» **The problem**: Please repeat every entry, keeping each one exactly the same.

Collected data:
Content starts

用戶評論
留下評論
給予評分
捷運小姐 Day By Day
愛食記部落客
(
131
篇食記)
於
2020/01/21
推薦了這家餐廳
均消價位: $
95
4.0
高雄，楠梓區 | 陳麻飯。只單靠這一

Content ends

» **Task result**:
用戶評論
留下評論
給予評分
捷運小姐 Day By Day
愛食記部落客
(
131
篇食記)
於
2020/01/21
推薦了這家餐廳
均消價位: $
95
4.0
高雄，楠梓區 | 陳麻飯。只單靠這一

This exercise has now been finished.